Regional road in Ireland

The R319 road is a regional road in County Mayo, Ireland. It is the main road to Achill Island from the rest of the country.

==Route==
The road is the main route onto Achill Island from the mainland (via the Michael Davitt Bridge) and connects the N59 at Mulranny (a national secondary road to the rest of Ireland) via Keel and Dooagh to Keem Strand on the island, 35 km away.

The first part of the route follows the Great Western Greenway, a former railway line extension from Westport towards Achill. It gets gradually narrower and windier as it approaches Keem Strand, ending with a series of hairpin bends before a car park next to the beach.

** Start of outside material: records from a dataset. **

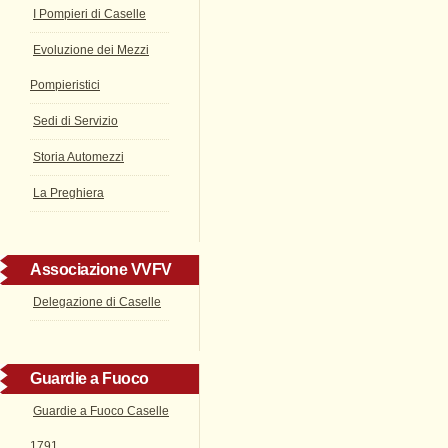
I Pompieri di Caselle
Evoluzione dei Mezzi
Pompieristici
Sedi di Servizio
Storia Automezzi
La Preghiera
Associazione VVFV
Delegazione di Caselle
Guardie a Fuoco
Guardie a Fuoco Caselle
1791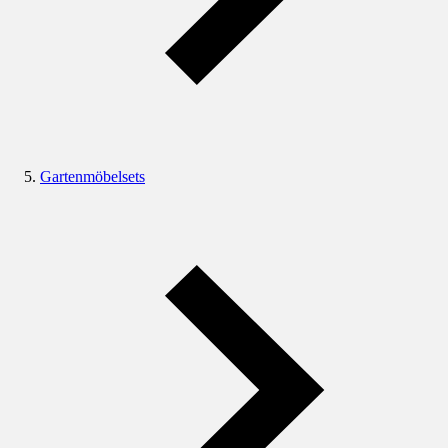
Gartenmöbelsets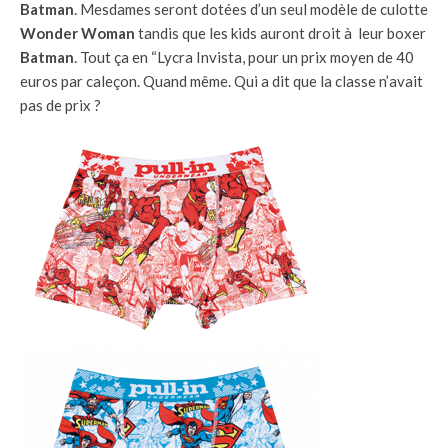
Batman
. Mesdames seront dotées d’un seul modèle de culotte
Wonder Woman
tandis que les kids auront droit à leur boxer
Batman
. Tout ça en “Lycra Invista, pour un prix moyen de 40
euros par caleçon. Quand même. Qui a dit que la classe n’avait
pas de prix ?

The first bridge over the Achill Sound was constructed in 1887. It was rebuilt in 1947 and again in 2008, the latter costing €5 million.

The road is part of the Atlantic Drive on Achill Island, and popular with holidaymakers. The remainder of the Atlantic Drive route around Achill is signposted onto local roads where they follow the coastline more closely.

==Maintenance==
The road is narrow and uneven in places, and below the standard required for modern road traffic. In April 2017, the bridge between Mulranny and Tonragee was reduced to one lane of traffic as it had become unstable. Repairs were carried out throughout the year. A local councillor complained that the works were not considered important by the Department for Transport as it was only a regional road, as opposed to the nearby N59. In 2019, a local group petitioned the Department of Transport and Mayo County Council to urgently improve three bridges along the R319.

In 2023, the local council complained again about a lack of investment on the road. One councillor said it had "more humps and hollows than a camel’s back", explaining around €3 million was needed to bring the road up to acceptable safety standards.